All Products
Search
Document Center

Object Storage Service:The "No 'Access-Control-Allow-Origin'" error persists when I call OSS after CORS rules are configured

Last Updated:Mar 12, 2024

Problem description

To enable cross-origin access and ensure the security of data transmission across origins, you configure cross-origin resource sharing (CORS) rules in the Object Storage Service (OSS) console. However, the following error is reported when you call a program by using the OSS SDK:

No 'Access-Control-Allow-Origin' header is present on the requested resource

Causes

The following section describes the possible causes:

  • The CORS rules are incorrectly configured.

  • The browser cache is read but the cache does not contain response headers specified in your CORS rules.

Solution

Clear the browser cache. Then, initiate a cross-origin request to check whether the error persists. If the error persists, perform the following steps to check whether the CORS rules are correctly configured:

  1. Log on to the OSS console.

  2. In the left-side navigation pane, click Buckets. On the page that appears, click the name of the bucket that you want to manage.

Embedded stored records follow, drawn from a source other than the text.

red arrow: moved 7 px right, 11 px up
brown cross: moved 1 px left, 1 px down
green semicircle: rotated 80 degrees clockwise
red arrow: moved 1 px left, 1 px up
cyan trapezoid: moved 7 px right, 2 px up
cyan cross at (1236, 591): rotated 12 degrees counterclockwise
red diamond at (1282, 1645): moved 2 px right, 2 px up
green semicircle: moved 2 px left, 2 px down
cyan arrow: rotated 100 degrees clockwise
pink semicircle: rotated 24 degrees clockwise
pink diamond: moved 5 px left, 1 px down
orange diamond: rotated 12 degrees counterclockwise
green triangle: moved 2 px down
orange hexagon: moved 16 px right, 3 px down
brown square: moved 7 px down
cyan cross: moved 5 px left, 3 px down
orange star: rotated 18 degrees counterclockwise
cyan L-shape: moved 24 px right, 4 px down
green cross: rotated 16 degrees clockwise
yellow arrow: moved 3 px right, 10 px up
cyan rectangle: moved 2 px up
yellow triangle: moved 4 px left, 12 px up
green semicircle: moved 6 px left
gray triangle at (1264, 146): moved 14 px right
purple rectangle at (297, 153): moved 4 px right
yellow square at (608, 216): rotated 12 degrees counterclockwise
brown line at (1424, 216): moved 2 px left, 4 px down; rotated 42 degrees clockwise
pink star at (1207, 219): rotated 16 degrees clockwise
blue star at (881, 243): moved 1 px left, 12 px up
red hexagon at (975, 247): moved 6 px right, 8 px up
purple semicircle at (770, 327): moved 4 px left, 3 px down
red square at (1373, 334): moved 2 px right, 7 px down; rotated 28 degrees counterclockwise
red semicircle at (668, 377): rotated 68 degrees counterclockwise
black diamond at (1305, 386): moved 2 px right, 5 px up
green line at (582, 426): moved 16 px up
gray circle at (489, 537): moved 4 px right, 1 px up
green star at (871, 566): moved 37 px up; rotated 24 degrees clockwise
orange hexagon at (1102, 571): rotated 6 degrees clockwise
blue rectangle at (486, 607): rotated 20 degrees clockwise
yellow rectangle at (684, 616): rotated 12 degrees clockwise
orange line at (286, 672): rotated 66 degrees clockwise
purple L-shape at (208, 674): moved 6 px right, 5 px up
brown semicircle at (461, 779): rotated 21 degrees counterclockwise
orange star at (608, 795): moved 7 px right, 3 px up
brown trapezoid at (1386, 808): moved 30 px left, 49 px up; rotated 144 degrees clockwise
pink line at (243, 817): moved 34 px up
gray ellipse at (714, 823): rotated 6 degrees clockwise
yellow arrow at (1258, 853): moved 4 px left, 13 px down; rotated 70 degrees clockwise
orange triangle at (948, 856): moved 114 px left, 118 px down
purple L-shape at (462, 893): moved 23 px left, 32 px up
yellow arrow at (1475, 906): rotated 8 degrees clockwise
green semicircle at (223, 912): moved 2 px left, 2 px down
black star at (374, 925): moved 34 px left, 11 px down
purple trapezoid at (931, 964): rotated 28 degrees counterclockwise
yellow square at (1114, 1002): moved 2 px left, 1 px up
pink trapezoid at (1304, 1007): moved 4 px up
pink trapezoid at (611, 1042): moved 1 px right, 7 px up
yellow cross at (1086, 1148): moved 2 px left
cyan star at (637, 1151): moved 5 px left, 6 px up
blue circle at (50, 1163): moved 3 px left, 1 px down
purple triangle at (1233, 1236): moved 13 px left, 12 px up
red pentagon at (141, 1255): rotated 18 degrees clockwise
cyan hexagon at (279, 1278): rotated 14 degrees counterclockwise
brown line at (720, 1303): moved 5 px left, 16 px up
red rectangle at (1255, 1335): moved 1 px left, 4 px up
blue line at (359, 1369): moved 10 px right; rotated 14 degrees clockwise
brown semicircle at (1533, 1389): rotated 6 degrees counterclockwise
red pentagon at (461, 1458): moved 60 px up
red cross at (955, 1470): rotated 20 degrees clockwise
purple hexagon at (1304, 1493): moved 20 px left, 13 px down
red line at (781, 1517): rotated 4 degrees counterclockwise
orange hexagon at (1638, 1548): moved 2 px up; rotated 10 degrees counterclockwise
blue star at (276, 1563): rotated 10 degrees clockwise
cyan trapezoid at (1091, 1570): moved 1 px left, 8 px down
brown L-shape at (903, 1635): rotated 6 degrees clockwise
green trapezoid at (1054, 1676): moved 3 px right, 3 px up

  3. In the left-side navigation tree, choose Content Security > CORS.

  4. On the CORS page, click Create Rule.

  5. In the Create Rule panel, set Source to *, select all options for Allowed Methods, set Allowed Headers to *, Exposed Headers to ETag and x-oss-request-id, and Cache Timeout (Seconds) to 0, select Vary: Origin, and then click OK. For more information, see Configure CORS.

    Note

    If you select Vary: Origin, local cache errors are prevented, but the number of requests from the browser or CDN back-to-origin requests may increase.

    image

  6. If the error persists after you perform the preceding steps, log on to a server and run the following command to view the cross-origin request header:

    curl -voa '[$URL1]' -H 'Origin:[$URL2]'
    Note
    • [$URL1] is the URL of the OSS object to be requested.

    • [$URL2] is the value of Source that you configured.

    The following figure shows a sample output.

    • If the output contains a CORS header that matches your configuration in the CORS rules, the error may be caused by the cache. This indicates that your first request is not a cross-origin request, and the returned data is locally cached. Then your second request, which triggers cross-origin access, directly obtains data from the local cache. In this case, cross-origin verification fails. To resolve the issue, you can use one of the following methods:

      • On the browser page, click Ctrl+F5 to clear the browser cache. Then, initiate a cross-origin request to check whether the error persists.

      • Set Cache Timeout (Seconds) in a CORS rule to 0. This prevents the resource from being cached on the client. This way, authentication information is obtained from the server for each request.

        Note

        When you upload a file to OSS, set cache-control of the file to no-cache. For files that are already uploaded, you can use ossutil to modify the configurations. For information about how to configure cache-control, see set-meta (manage object metadata).

      • Use Alibaba Cloud CDN to accelerate access to OSS. This way, a CORS header is returned for each request.

    • If the output contains two CORS headers or the CORS header is not included in the headers that you configured in the CORS rules, the error may be due to the use of Alibaba Cloud CDN. In this case, perform the following steps:

      1. Log on to the Alibaba Cloud CDN console and temporarily deactivate CDN for OSS. Then, initiate a cross-origin request to check whether the error persists.

      2. Click the domain name that you want to manage and choose Cache > POP HTTP Response Header.

      3. Specify a custom HTTP response header based on your business requirements.

  7. If the error persists after you perform all preceding operations, see OSS CORS for further troubleshooting.